Not sure why it would destroy investment. Prodcuers are always looking to optimize and increase efficiency. Couple this with dimishing volatility that should come with higher capitalization of bitcoin, and people will see more value in continuing increasing production efficiency rather than just holding an asset with lesser returns netted through flat price of the asset being held.
do you run a Bitcoin business? if not, maybe take a clue from someone who does. the note says they expect to LOSE money because of Bitcoins deflationary nature. your word salad is just armchair fantasy.
"producers will become more efficient" isnt a "logical argument that stems from free market dynamics" you make it sounds like a graduate thesis. the fact is increases in efficiency will have to AT LEAST beat the rate of deflation. and as our example illustrates it isnt easy to do. Bitcoin is a deflationary SoV, why spend if you just end up with less purchasing power? inb4 "muh theoretical increases in efficiency"
Under the fiat system, standard practice, investors discount future cash flows for inflation because they know the money will be worth less later. However, with Bitcoin, the opposite happens: future purchasing power is likely higher than today’s, due to its fixed supply and increasing adoption. So instead of discounting for inflation, you apply a premium for Bitcoin’s appreciation. The result? Even if an investment returns fewer bitcoins in the future, the real buying power could be far greater. Just as we adjust for loss under inflation, we can adjust for gain under deflation. This flips the script: sound money doesn’t kill investment — it makes it more intentional, more productive, and more aligned with long-term value creation.
If we are just defining inflation and deflation based on prices of good/service going up or down, then bitcoin has inflation at least once every 4 years, HUGE inflation. I’d argue you’re more likely to spend when pricing are going down then up. I spend more bitcoin when shit is cheap then when it’s expensive in bitcoin terms.
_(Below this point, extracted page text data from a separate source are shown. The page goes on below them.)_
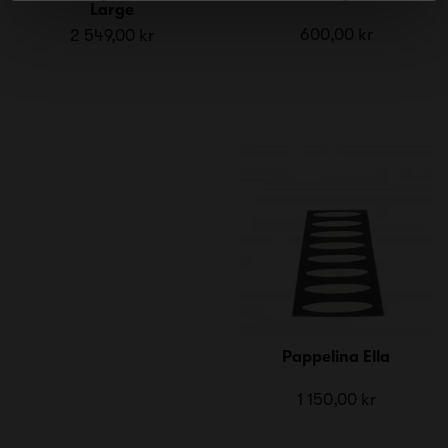
Large
600,00 kr
2 549,00 kr
Pappelina Ella
1 150,00 kr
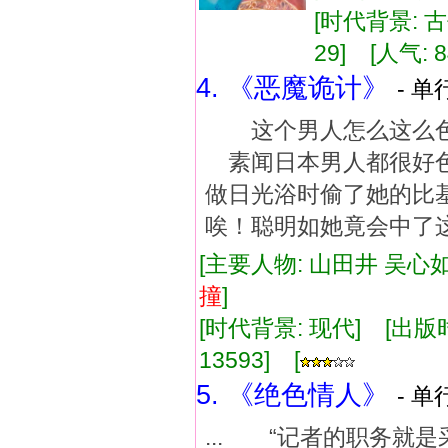
[时代背景: 古代
29] [人气: 8
4. 《恶魔诡计》
- 单
这个男人怎么这么色
素闻日本男人都很好
做日光浴时偷了她的
唉！聪明如她竟会中了
[主要人物: 山田井 吴心如
撞
]
[时代背景: 现代] [出版时间:
13593] [
5. 《绝色情人》
- 单
... “记者的职务就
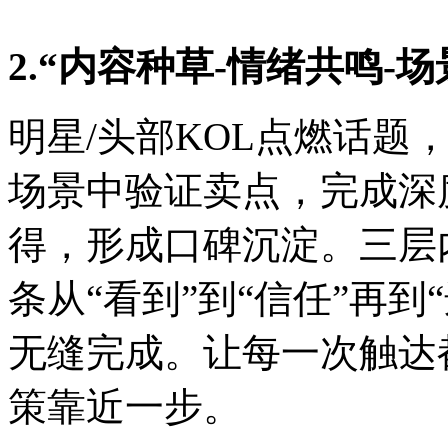
2.“内容种草-情绪共鸣-
明星/头部KOL点燃话题
场景中验证卖点，完成深度
得，形成口碑沉淀。三层
条从“看到”到“信任”再
无缝完成。让每一次触达
策靠近一步。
Come on now, this isn't a rocket science, just basic macroeconomics applied to an unconventional monetary environment. You said, “except in a deflationary environment the deck is stacked against you.” But that’s not how it works. As Bitcoin matures and its price becomes more stable, its appreciation slows – just like with any large, established asset. This means the return you need to justify investment goes down. Look at like risk-free rate going down. Eventually, even modest productive gains look attractive compared to just holding Bitcoin. Deflation doesn’t punish investment — it raises the bar. Only the best ideas get funded. That’s not the deck being stacked against you, it’s the market rewarding real value instead of noise.
nobody knows where equilibrium will be reached. deflationary environments penalize spenders. its just a fact. just saying "aha! but if you create value faster than then money increases it doesn't" isnt news. it just depends on details and nuance nobody knows the answer to. like "how fast is the economy growing" and "how do credit markets work on a hard money standard" so its pointless to argue about.